About What Is Work?

What Is Work? 

You know what work is—if you’re
old enough to read this you know what
work is, although you may not do it.
—Phillip Levine, “What Work Is”

When you were young, how did you answer the question, “What do you want to be when you grow up?” Were your aspirations tied to social class position, vocational duty, education, career title, or a salary? Was your decision based on the mental or physical labor that different work involves? In this course we  explore the interconnectedness of work, value, and identity. Why, for example, do we ask people what they do when we really mean: “How much $ do you make?” Why do we try to avoid doing work, yet find the activity of working satisfying? Why do we privilege certain work for ourselves, yet take for granted or undervalue the work done by other people that we find mundane, beneath us, dangerous, or exploitative? Why are the most difficult, dirty and dangerous jobs always so poorly paid? What is work anyway?

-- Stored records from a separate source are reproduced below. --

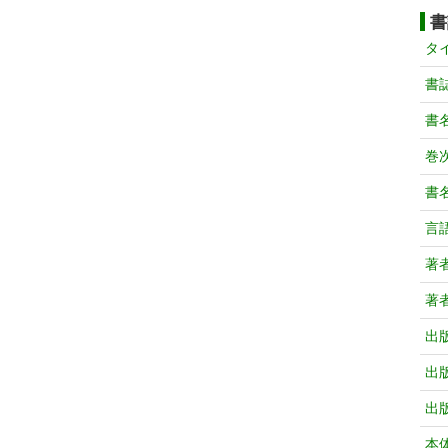
書
タ
書
書
巻次
書
言
著
著
出
出
出
本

Philip Levine, an American working class poet who died in 2015 and was honored as US Poet Laureate in 2011, starts to answer the question of our course title, “What Is Work?” in a poem titled “What Work Is.” Beginning with Levine, your reading, thinking, and writing—your work in this class—will enter into conversations about work in four units focused on the Languages of Work, the Gender & Work, the Alienation & Exploitation of Work, and Futures of Work. We will examine controversial contemporary work issues from the conflict between “right to work” and unionist, DWYL, workaholism, raising the minimum wage, white-blue-pink collar work, the low-wage working poor, invisible labor, Occupy Wall Street-Occupy Movement,  glass ceiling & glass escalator, slavery, man vs. machine, and universal basic income.